The performance gap highlights a disconnect between strong sector returns and investor behavior across energy ETFs as Middle East tensions upset oil markets. The United States Oil Fund LP (USO) has attracted net outflows of $73.7 million year to date despite posting 6.2% gains, while all three major energy funds experienced net redemptions.
Oil prices fell more than 2% Monday on reports Iran wants to end hostilities with Israel, according to CNBC. The conflict drove oil's largest single-day jump since March 2022 last Friday, with crude prices surging 13% for the week after Israeli airstrikes targeted Iran's energy infrastructure.
The swings in the oil market raise questions about how other energy investments are faring, with nuclear and solar funds showing vastly different results than traditional oil bets.
The nuclear sector's outperformance amid heavy outflows illustrates the disconnect between returns and investor flows, even as President Donald Trump's administration pushes nuclear power expansion and Middle East tensions underscore energy security concerns.

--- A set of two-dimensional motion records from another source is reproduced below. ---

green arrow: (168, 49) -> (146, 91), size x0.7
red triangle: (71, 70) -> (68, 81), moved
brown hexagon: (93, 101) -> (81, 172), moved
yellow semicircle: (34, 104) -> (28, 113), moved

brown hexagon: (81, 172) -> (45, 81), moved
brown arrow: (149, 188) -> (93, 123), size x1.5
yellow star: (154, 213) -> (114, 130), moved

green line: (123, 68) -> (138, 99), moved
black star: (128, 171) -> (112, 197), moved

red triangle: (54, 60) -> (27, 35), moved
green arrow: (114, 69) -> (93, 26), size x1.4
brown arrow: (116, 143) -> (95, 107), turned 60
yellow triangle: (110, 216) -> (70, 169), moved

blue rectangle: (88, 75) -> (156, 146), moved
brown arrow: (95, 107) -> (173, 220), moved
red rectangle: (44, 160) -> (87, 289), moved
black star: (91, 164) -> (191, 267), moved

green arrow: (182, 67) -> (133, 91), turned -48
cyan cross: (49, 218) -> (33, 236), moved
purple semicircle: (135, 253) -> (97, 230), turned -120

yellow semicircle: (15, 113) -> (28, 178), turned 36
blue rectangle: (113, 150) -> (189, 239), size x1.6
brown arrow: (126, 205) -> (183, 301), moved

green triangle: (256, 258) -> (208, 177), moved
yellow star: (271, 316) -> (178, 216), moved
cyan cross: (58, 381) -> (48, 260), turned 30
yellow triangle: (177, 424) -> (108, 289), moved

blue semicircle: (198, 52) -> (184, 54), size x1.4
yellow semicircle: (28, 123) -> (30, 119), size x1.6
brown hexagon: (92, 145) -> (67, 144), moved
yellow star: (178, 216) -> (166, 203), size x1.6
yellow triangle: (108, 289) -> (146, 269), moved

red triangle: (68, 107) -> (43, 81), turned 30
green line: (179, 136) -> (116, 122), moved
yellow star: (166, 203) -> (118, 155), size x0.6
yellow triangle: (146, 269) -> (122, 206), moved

URA: Nuclear ETF Leads Performance Despite Outflows
URA has generated 51.2% returns over three months, according to FactSet data. The fund tracks companies involved in uranium mining and nuclear component production, holding positions in Cameco Corporation (CCJ) (22.8%) and Oklo Inc. (OKLO) (6.5%).

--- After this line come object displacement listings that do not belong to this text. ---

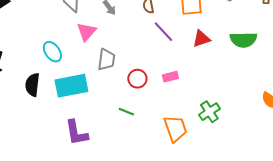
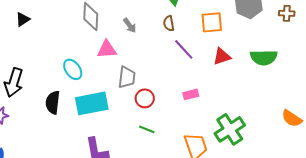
pink triangle: (86, 32) -> (107, 49), turned 45
red circle: (137, 79) -> (145, 98), moved
green cross: (209, 112) -> (230, 129), size x1.4

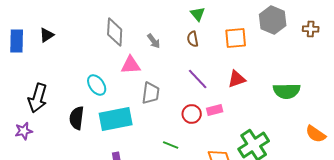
purple line: (184, 49) -> (198, 79), moved
red triangle: (222, 56) -> (237, 79), moved
green semicircle: (264, 57) -> (287, 91), moved
red circle: (145, 98) -> (192, 114), moved

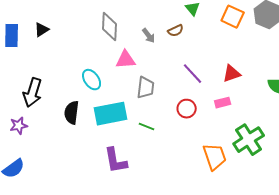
orange square: (236, 38) -> (233, 17), moved, turned 30
brown semicircle: (193, 39) -> (176, 31), moved, turned -105
pink rectangle: (215, 110) -> (223, 103), moved
green line: (171, 145) -> (147, 127), moved

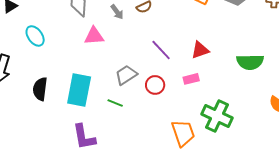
cyan ellipse: (92, 80) -> (35, 36), moved
gray trapezoid: (146, 88) -> (126, 75), moved, turned -130
cyan rectangle: (111, 114) -> (79, 90), turned -68
green cross: (249, 140) -> (217, 116), turned -32

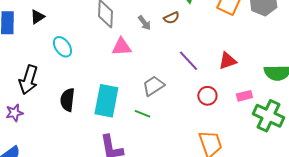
pink rectangle: (191, 79) -> (244, 96), moved
red circle: (155, 85) -> (207, 96), moved
green cross: (217, 116) -> (268, 116), moved

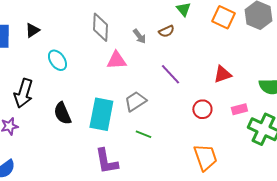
purple line: (188, 61) -> (170, 74), moved
gray trapezoid: (153, 86) -> (135, 101), moved
black semicircle: (67, 100) -> (62, 113), turned -30
green line: (142, 114) -> (143, 134), moved

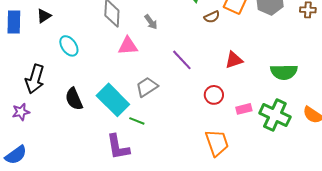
brown semicircle: (166, 31) -> (212, 17), moved
pink rectangle: (239, 109) -> (244, 109), moved
cyan rectangle: (101, 114) -> (113, 100), turned -56
green line: (143, 134) -> (137, 121), moved

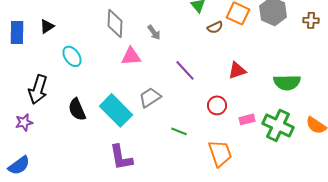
green line: (137, 121) -> (179, 131), moved

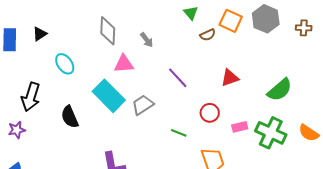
green semicircle: (287, 82) -> (280, 90), turned -40
cyan rectangle: (116, 110) -> (109, 96), moved
green line: (179, 131) -> (179, 133), moved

The $3.6 billion uranium fund represents the largest assets under management among the three energy ETFs compared, though it carries a 0.69% expense ratio. The fund tracks companies involved in uranium mining and nuclear component production, with its index reconstituted semi-annually, according to FactSet data.
USO is structured as a commodities pool holding predominantly short-term NYMEX futures contracts on WTI crude oil, with $982.2 million in assets under management. The fund's 0.6% expense ratio is the lowest among the three ETFs, according to FactSet.
USO posted an 18.7% one-month gain while recording $73.7 million in year-to-date outflows. The fund holds 53.8% cash positions alongside 43.4% futures contracts, according to FactSet.
Solar Sector Lags Energy Alternatives
Solar investments trail both nuclear and oil returns, with the Invesco Solar ETF (TAN) posting 5.6% year-to-date gains. The fund tracks global solar energy companies selected based on revenue from solar-related business, holding First Solar Inc. (FSLR) (12.5%) and Nextracker Inc. (NXT) (12.3%) as top positions.
TAN recorded $193.6 million in year-to-date outflows from its $614.8 million asset base, according to FactSet data. The fund's 0.71% expense ratio is the highest among the three energy ETFs.
The solar fund's underperformance comes as monthly returns declined 1.9% while URA gained about 29%, according to FactSet data.
Meanwhile, oil market dynamics continue to influence energy sector expectations. Oil prices are unlikely to break above $80 per barrel as the Trump administration wants energy costs closer to $50 per barrel, according to consulting firm Rystad Energy, cited in the CNBC report.